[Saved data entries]
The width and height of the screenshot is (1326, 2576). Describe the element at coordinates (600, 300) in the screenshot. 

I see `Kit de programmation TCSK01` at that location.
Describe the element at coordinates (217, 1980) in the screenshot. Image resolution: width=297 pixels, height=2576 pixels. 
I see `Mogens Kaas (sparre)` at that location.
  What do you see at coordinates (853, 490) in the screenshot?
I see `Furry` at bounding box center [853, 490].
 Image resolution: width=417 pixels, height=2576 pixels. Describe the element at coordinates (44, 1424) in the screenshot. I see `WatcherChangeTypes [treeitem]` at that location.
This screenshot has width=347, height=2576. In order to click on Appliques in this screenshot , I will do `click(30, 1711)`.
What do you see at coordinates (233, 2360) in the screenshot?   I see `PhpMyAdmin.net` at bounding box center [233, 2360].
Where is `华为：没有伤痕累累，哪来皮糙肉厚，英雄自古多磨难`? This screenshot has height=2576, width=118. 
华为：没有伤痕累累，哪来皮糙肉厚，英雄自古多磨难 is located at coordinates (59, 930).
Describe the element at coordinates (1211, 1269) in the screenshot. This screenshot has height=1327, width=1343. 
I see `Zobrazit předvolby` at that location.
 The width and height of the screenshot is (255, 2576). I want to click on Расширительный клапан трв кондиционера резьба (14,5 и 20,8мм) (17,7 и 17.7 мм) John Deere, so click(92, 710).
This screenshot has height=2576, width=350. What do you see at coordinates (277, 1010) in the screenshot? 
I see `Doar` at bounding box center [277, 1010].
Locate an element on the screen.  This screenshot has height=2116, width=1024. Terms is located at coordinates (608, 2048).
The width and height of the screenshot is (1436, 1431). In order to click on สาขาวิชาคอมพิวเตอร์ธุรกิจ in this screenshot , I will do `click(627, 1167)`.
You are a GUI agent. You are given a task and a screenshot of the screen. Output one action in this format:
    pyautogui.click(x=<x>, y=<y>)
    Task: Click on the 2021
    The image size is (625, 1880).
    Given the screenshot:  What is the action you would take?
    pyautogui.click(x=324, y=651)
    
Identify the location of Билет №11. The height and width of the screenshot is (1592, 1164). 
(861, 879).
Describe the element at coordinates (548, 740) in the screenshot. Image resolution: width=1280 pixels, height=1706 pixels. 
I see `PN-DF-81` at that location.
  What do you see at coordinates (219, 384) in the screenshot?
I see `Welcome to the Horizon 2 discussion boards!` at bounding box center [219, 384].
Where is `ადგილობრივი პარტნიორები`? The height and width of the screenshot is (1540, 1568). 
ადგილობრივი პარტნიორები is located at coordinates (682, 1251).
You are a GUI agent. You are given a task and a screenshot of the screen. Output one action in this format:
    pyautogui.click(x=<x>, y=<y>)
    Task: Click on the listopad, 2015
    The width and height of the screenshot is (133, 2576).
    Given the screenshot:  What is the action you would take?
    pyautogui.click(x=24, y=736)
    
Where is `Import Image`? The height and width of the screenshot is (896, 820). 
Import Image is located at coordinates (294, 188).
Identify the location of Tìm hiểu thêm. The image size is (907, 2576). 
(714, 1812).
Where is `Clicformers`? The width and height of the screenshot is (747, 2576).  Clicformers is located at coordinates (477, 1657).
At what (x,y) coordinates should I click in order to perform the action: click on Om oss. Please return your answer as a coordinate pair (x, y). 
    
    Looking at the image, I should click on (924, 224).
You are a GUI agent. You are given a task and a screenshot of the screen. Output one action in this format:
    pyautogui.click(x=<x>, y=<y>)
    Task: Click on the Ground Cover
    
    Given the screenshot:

> What the exercise asks:
Return every line from the entries that holds the string "will".

> Answer box:
This screenshot has width=347, height=2576. In order to click on Appliques in this screenshot , I will do `click(30, 1711)`.
The width and height of the screenshot is (1436, 1431). In order to click on สาขาวิชาคอมพิวเตอร์ธุรกิจ in this screenshot , I will do `click(627, 1167)`.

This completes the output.